The Christian church, as an institution in time and space, has a very mixed record in discerning and doing the will of God, particularly in its relationship with the present powers of the physical world. Some times the church has stood on the teachings of the word of God written and rightly proclaimed God’s judgment on particular actions of civil government. Some times the church has failed to live up to the biblical standards even in its own internal life and has failed to witness to truth. And some times churches have allied themselves with unjust civil government and in doing evil have taken the name of God in vain.

But by God’s grace we are forgiven sinners. When we confess our sins and hypocrisies God is faithful and just to forgive our sins and renew our minds and wills by his Holy Spirit so we can begin again to seek to know and do his will.

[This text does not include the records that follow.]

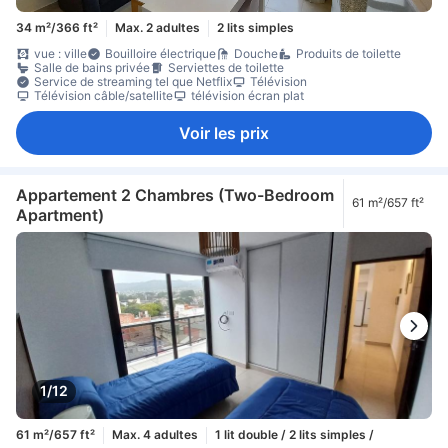
34 m²/366 ft²
Max. 2 adultes
2 lits simples
vue : ville
Bouilloire électrique
Douche
Produits de toilette
Salle de bains privée
Serviettes de toilette
Service de streaming tel que Netflix
Télévision
Télévision câble/satellite
télévision écran plat
Voir les prix
Appartement 2 Chambres (Two-Bedroom
61 m²/657 ft²
Apartment)
1/12
61 m²/657 ft²
Max. 4 adultes
1 lit double / 2 lits simples /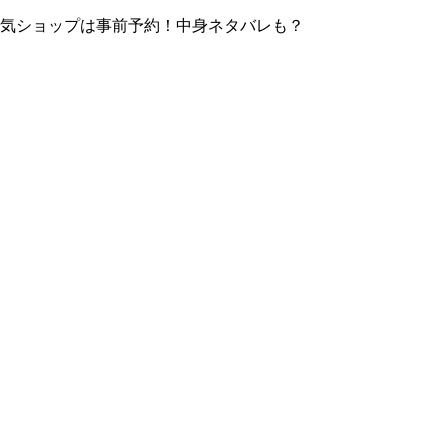
！人気ショップは事前予約！中身ネタバレも？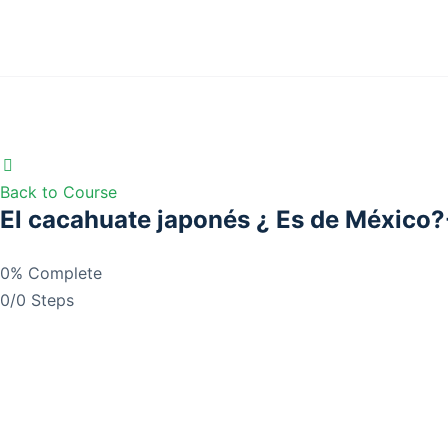
Back to Course
El cacahuate japonés ¿ Es de México?
0% Complete
0/0 Steps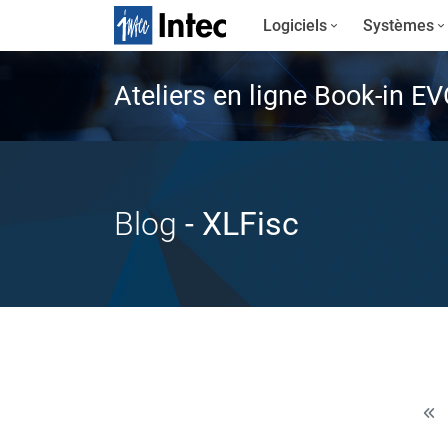
Logiciels
Systèmes
Ateliers en ligne Book-in E
Blog
- XLFisc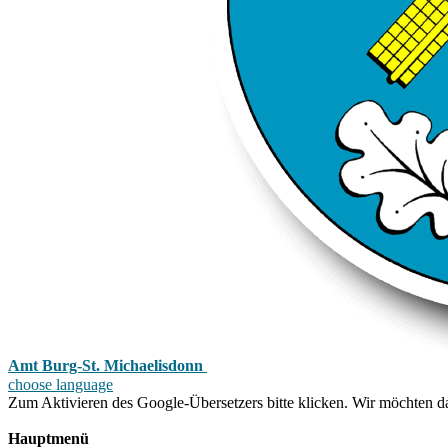
Amt Burg-St. Michaelisdonn
choose language
Zum Aktivieren des Google-Übersetzers bitte klicken. Wir möchten d
Mehr Informationen zum Datenschutz
Hauptmenü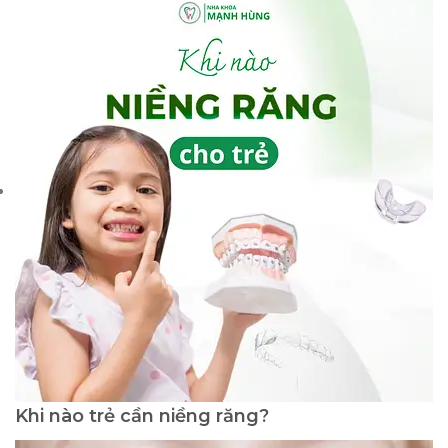
Khi nào trẻ cần niềng răng?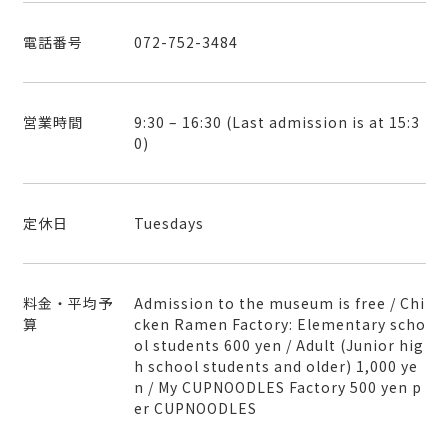
k
−
電話番号
072-752-3484
営業時間
9:30 – 16:30 (Last admission is at 15:3
0)
定休日
Tuesdays
料金・平均予
Admission to the museum is free / Chi
算
cken Ramen Factory: Elementary scho
ol students 600 yen / Adult (Junior hig
h school students and older) 1,000 ye
n / My CUPNOODLES Factory 500 yen p
er CUPNOODLES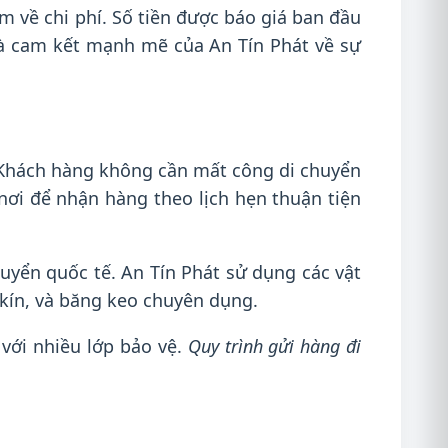
m về chi phí. Số tiền được báo giá ban đầu
 là cam kết mạnh mẽ của An Tín Phát về sự
. Khách hàng không cần mất công di chuyển
nơi để nhận hàng theo lịch hẹn thuận tiện
uyển quốc tế. An Tín Phát sử dụng các vật
kín, và băng keo chuyên dụng.
 với nhiều lớp bảo vệ.
Quy trình gửi hàng đi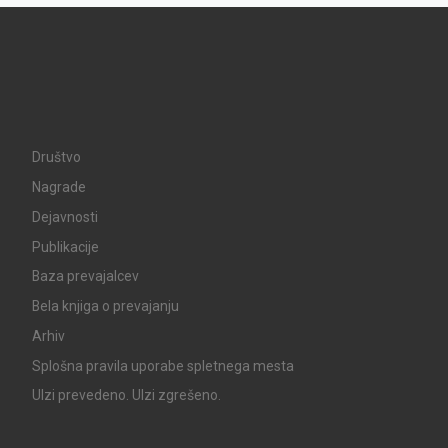
Društvo
Nagrade
Dejavnosti
Publikacije
Baza prevajalcev
Bela knjiga o prevajanju
Arhiv
Splošna pravila uporabe spletnega mesta
UIzi prevedeno. UIzi zgrešeno.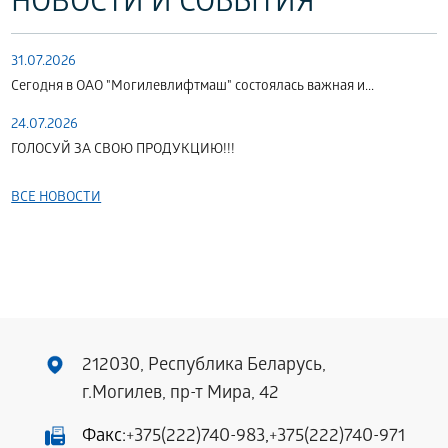
НОВОСТИ И СОБЫТИЯ
31.07.2026
Сегодня в ОАО "Могилевлифтмаш" состоялась важная и...
24.07.2026
ГОЛОСУЙ ЗА СВОЮ ПРОДУКЦИЮ!!!
ВСЕ НОВОСТИ
212030, Республика Беларусь,
г.Могилев, пр-т Мира, 42
Факс:
+375(222)740-983
,
+375(222)740-971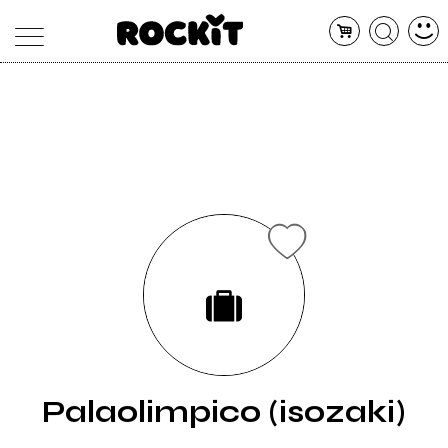
MAGAZINE
DATABASE
ARTICOLI
CONCERTI
ARTISTI
SHOP
RADIO
Palaolimpico (isozaki)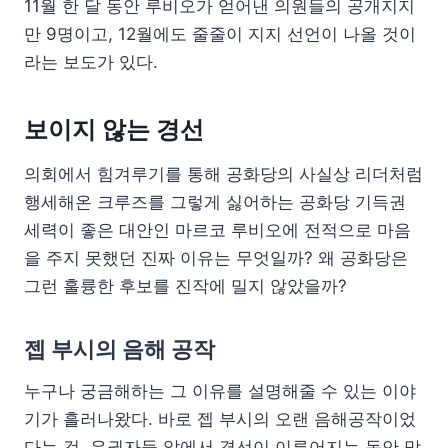
11월 한 달 동안 루비오가 얻어낸 의원들의 공개지지
만 9명이고, 12월에도 줄줄이 지지 선언이 나올 것이
라는 보도가 있다.
보이지 않는 경선
의회에서 힘겨루기를 통해 공화당의 사실상 리더처럼
행세해온 크루즈를 그렇게 싫어하는 공화당 기득권
세력이 좋은 대안인 마르코 루비오에 전적으로 마음
을 주지 못했던 진짜 이유는 무엇일까? 왜 공화당은
그런 훌륭한 후보를 진작에 밀지 않았을까?
젭 부시의 음해 공작
누구나 궁금해하는 그 이유를 설명해줄 수 있는 이야
기가 흘러나왔다. 바로 젭 부시의 오랜 음해공작이었
다는 것. 유권자들 앞에서 경선이 이루어지는 동안 막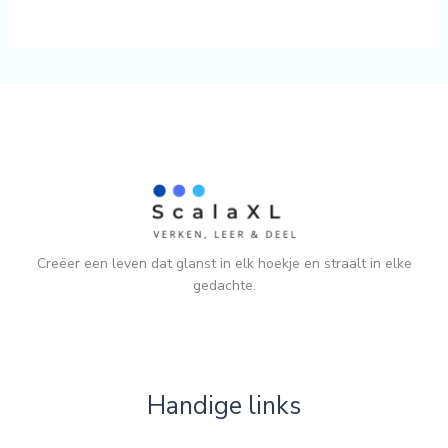
Creëer een leven dat glanst in elk hoekje en straalt in elke
gedachte.
Handige links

God is creator and eternal just judge. God is first and only. Human institutions are second and many. The early church obeyed the laws of the Roman empire but always judged human law by the law of God. Christians refused to acknowledge the Roman emperor as divine. In times of persecution they were brought into court where there was a little charcoal fire burning under a bust of the god-emperor. “Just throw a pinch of tree sap incense on the fire and we’ll let you go.” And thousands refused and died horrible deaths in the arenas, torn alive by the wild animals. We honor the sacrifice of these martyrs.

There are limits to what the state can require. In the 1930’s and early 1940’s Christians resisted the power of Nazi Germany. From the 1920’s for 70 years Christians resisted the power of Communist regimes. In our own time Christians resist the power of the state in China, India, Egypt, Zimbabwe, and other places. More Christians have suffered martyrdom in the past century than in all previous centuries combined.

We are fortunate in a Constitution that forbids government from establishing any religion ‘or prohibiting free exercise thereof.” For most of American history we have had an official or unofficial establishment of biblical religion. In our time courts and society are taking seriously the establishment clause. Some of us educated before the early 1960’s remember prayers read in school. The present rule seems to be that voluntary activities may include prayer; where attendance is compulsory public prayer may not be said.

As Christians and as citizens we recognize God as creator and eternal just judge. God is first and only. Human institutions are second and many. As we participate in them we seek to recognize how God is at work in and through them and to look for the opportunities to know and to do God’s will, following our Lord Jesus Christ. “Teacher, we know that you are sincere, and teach the way of God in accordance with truth, and show deference to no one; for you do not regard people with partiality.” As with Jesus, so with us, who are members of his body, fed on his body and blood, to show forth his glory in the world he has redeemed. Amen.